Tableau 2 : voir annexe
En prenant pour exemple un cadre supérieur au salaire brut de 100.000 EUR et
habitant à plus de 25 km de son lieu de travail, le tableau 2 dresse d'abord la
situation avec facturation (étape 1). C'est sur la base du coût brut final ainsi
calculé pour la société qu'il établit ensuite (étape 2) la situation en l'absence de
facturation. Il saute aux yeux que le salarié perçoit ici 207 EUR de plus. Cette
différence est uniquement le fait des cotisations sociales, et même au-delà
d'ailleurs. Si l'entreprise facture, l'ONSS perçoit en effet (32.686,78 + 13.004,27
=) 45.691,05 EUR ; si elle ne facture pas, ce montant revient à (31.949,46 +
12.710,93 + 794,48 =) 45.454,87 EUR. Tout en échappant à la cotisation de
solidarité, l'entreprise qui facture la voiture a donc, dans ce cas-ci, versé à l'ONSS
236,18 EUR de plus !
Il n'est pas certain que les entreprises pratiquant la facturation soient toutes
conscientes de ce jeu de dupes. Le gouvernement non plus, ou alors il fait
semblant. Il lance en tout cas un système nouveau. Exit la cotisation de
solidarité, voilà la cotisation CO2.
Elle sera due qu'il y ait on non facturation et elle est forfaitaire : aucune
distinction n'est faite entre les 5.000 et 7.500 km annuels de l'avantage fiscal.
Cette taxe est progressive, en fonction des émissions de CO2 du véhicule en
question. La grille s'en réfère aux classes A à G définies sur cette base par le SPF
Environnement dans son Guide de la voiture propre, qui reprend tous les modèles
vendus en Belgique.
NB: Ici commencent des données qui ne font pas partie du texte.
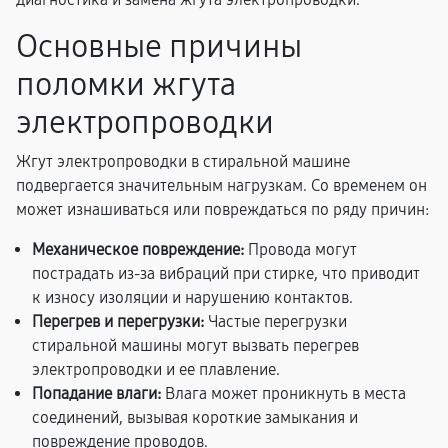
Основные причины
поломки жгута
электропроводки
Жгут электропроводки в стиральной машине
подвергается значительным нагрузкам. Со временем он
может изнашиваться или повреждаться по ряду причин:
Механическое повреждение:
Провода могут
пострадать из-за вибраций при стирке, что приводит
к износу изоляции и нарушению контактов.
Перегрев и перегрузки:
Частые перегрузки
стиральной машины могут вызвать перегрев
электропроводки и ее плавление.
Попадание влаги:
Влага может проникнуть в места
соединений, вызывая короткие замыкания и
повреждение проводов.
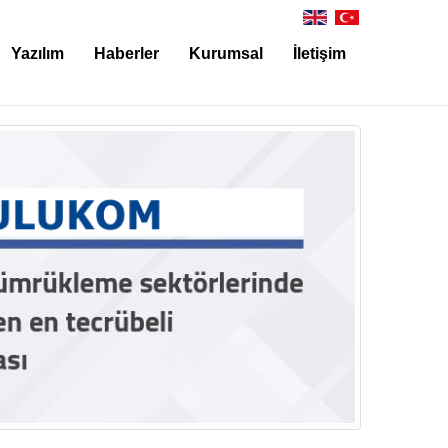
Yazılım
Haberler
Kurumsal
İletişim
Taşıyıcı/Acente ve Forwarder
Hakkımızda
İletişim
Depo ve Antrepo
Ulukom Destek
Mali İşler
Genel
Gümrük
Dış Ticaret
Dış Sistemlerle Entegrasyon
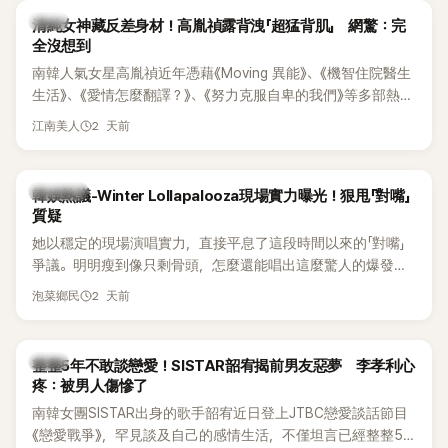
韓星
清純女神藏反差身材！高胤禎露背洩「超猛背肌」 網驚：完
全沒想到
南韓人氣女星高胤禎近年憑藉《Moving 異能》、《機智住院醫生
生活》、《愛情怎麼翻譯？》、《努力克服自卑的我們》等多部熱門
作品，躍升為韓劇新一代女神代表，不僅演技備受肯定，精緻
2 天前
江南美人
五官與清新空靈的氣質也擄獲大批粉絲。近日，她因分享一組
近況照意外掀起熱議，不是因為仙氣十足的美貌，而是藏在纖
細身材下的超狂背肌與肩膀線條，反差感十足，讓不少網友看
熱議討論
韓娛熱議-Winter Lollapalooza現場實力曝光！狠甩「對嘴」
傻直呼：「原來她身材這麼猛！」
質疑
她以穩定的現場演唱實力，直接平息了這段時間以來的「對嘴」
爭議。明明瘦到像只剩骨頭，怎麼還能唱出這麼驚人的爆發力
和音量？
2 天前
泡菜鄉民
韓星
整整5年不敢談戀愛！SISTAR韶宥揭前男友惡夢 李孝利心
疼：被男人傷慘了
南韓女團SISTAR出身的歌手韶宥近日登上JTBC戀愛談話節目
《戀愛戰爭》，罕見談及自己的感情生活，不僅坦言已經整整5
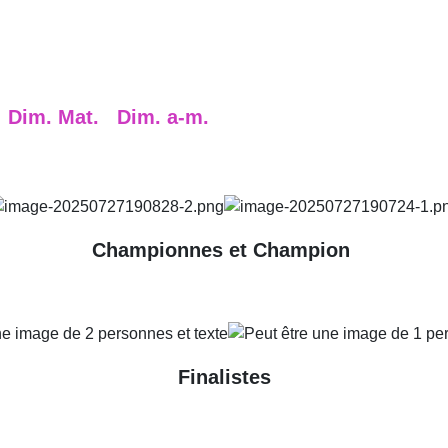
Dim. Mat.
Dim. a-m.
Championnes et Champion
Finalistes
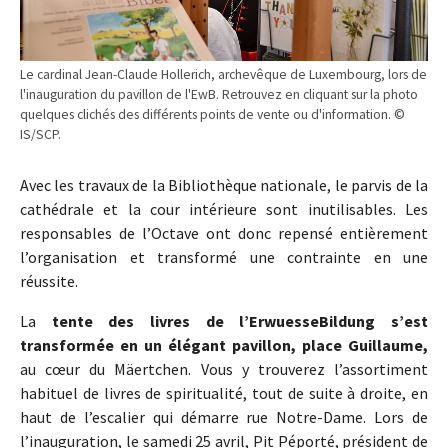
Le cardinal Jean-Claude Hollerich, archevêque de Luxembourg, lors de
l'inauguration du pavillon de l'EwB. Retrouvez en cliquant sur la photo
quelques clichés des différents points de vente ou d'information. ©
IS/SCP.
Avec les travaux de la Bibliothèque nationale, le parvis de la
cathédrale et la cour intérieure sont inutilisables. Les
responsables de l’Octave ont donc repensé entièrement
l’organisation et transformé une contrainte en une
réussite.
La
tente des livres de l’ErwuesseBildung s’est
transformée en un élégant pavillon, place Guillaume,
au cœur du Mäertchen. Vous y trouverez l’assortiment
habituel de livres de spiritualité, tout de suite à droite, en
haut de l’escalier qui démarre rue Notre-Dame. Lors de
l’inauguration, le samedi 25 avril, Pit Péporté, président de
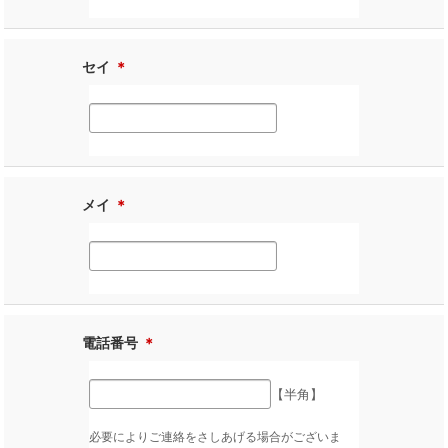
セイ
＊
メイ
＊
電話番号
＊
【半角】
必要によりご連絡をさしあげる場合がございま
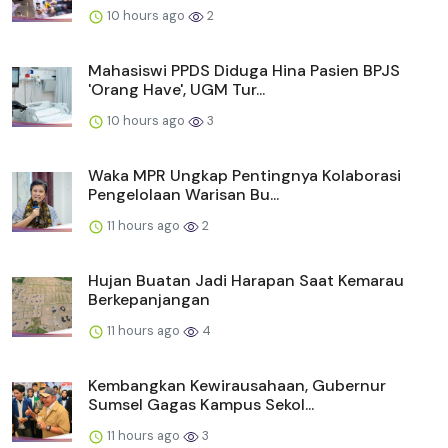
10 hours ago
2
Mahasiswi PPDS Diduga Hina Pasien BPJS
'Orang Have', UGM Tur...
10 hours ago
3
Waka MPR Ungkap Pentingnya Kolaborasi
Pengelolaan Warisan Bu...
11 hours ago
2
Hujan Buatan Jadi Harapan Saat Kemarau
Berkepanjangan
11 hours ago
4
Kembangkan Kewirausahaan, Gubernur
Sumsel Gagas Kampus Sekol...
11 hours ago
3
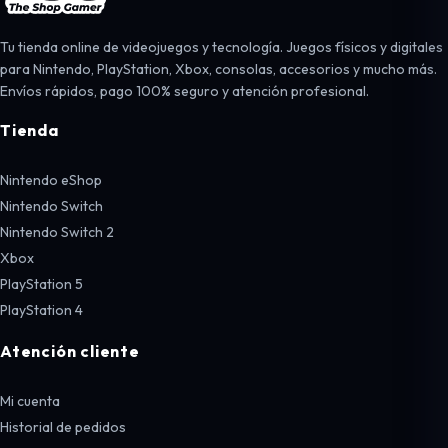
Tu tienda online de videojuegos y tecnología. Juegos físicos y digitales
para Nintendo, PlayStation, Xbox, consolas, accesorios y mucho más.
Envíos rápidos, pago 100% seguro y atención profesional.
Tienda
Nintendo eShop
Nintendo Switch
Nintendo Switch 2
Xbox
PlayStation 5
PlayStation 4
Atención cliente
Mi cuenta
Historial de pedidos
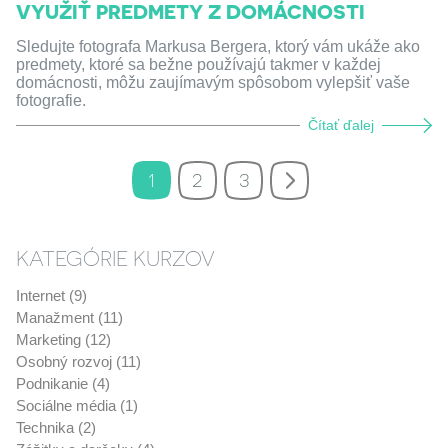
VYUŽIŤ PREDMETY Z DOMÁCNOSTI
Sledujte fotografa Markusa Bergera, ktorý vám ukáže ako
predmety, ktoré sa bežne používajú takmer v každej
domácnosti, môžu zaujímavým spôsobom vylepšiť vaše
fotografie.
Čítať ďalej
1
2
3
KATEGÓRIE KURZOV
Internet (9)
Manažment (11)
Marketing (12)
Osobný rozvoj (11)
Podnikanie (4)
Sociálne média (1)
Technika (2)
On peut trouver cette liste à l'adresse Internet :
http://www.environment.fgov.be/.
Tableau 3 : voir annexe
Cette approche supposée écologique est dénoncée avec virulence par les
professionnels du secteur. Certes, elle est à première vue fondée sur des bases
objectives. Avec quelques réserves pourtant. D'abord, les tranches sont fort
larges, ce qui pénalise ou, à l'inverse, favorise un peu indûment certains modèles.
Ensuite, seules les émissions de CO2 sont retenues, et ceci uniquement sur base
de la consommation du véhicule, ce que certains scientifiques jugent insuffisant
comme approche.
De toute manière, on passe complètement à côté du vrai problème : ce sont les
voitures anciennes qui polluent le plus. Les véhicules de société, le plus souvent
renouvelés après quatre ans, sont de loin les plus propres du parc. « Un million
de véhicules sans pot catalytique circulent encore sur les routes belges », précise
le porte-parole de la Febiac, la Fédération belge de l'industrie de l'automobile et
du cycle. Pas étonnant dès lors que 20 % des voitures, qui assurent 15 %
seulement du kilométrage total, soient responsables de 75 % des émissions.
L'emballage vert de la mesure est donc pour le moins fallacieux. Sa seule
justification est l'impossibilité, politique en tout cas, morale peut-être aussi, de
taxer les vrais pollueurs, à savoir les personnes à faible revenu qui ne peuvent se
payer qu'un véhicule usagé. Les pollueurs ne sont pas toujours les payeurs...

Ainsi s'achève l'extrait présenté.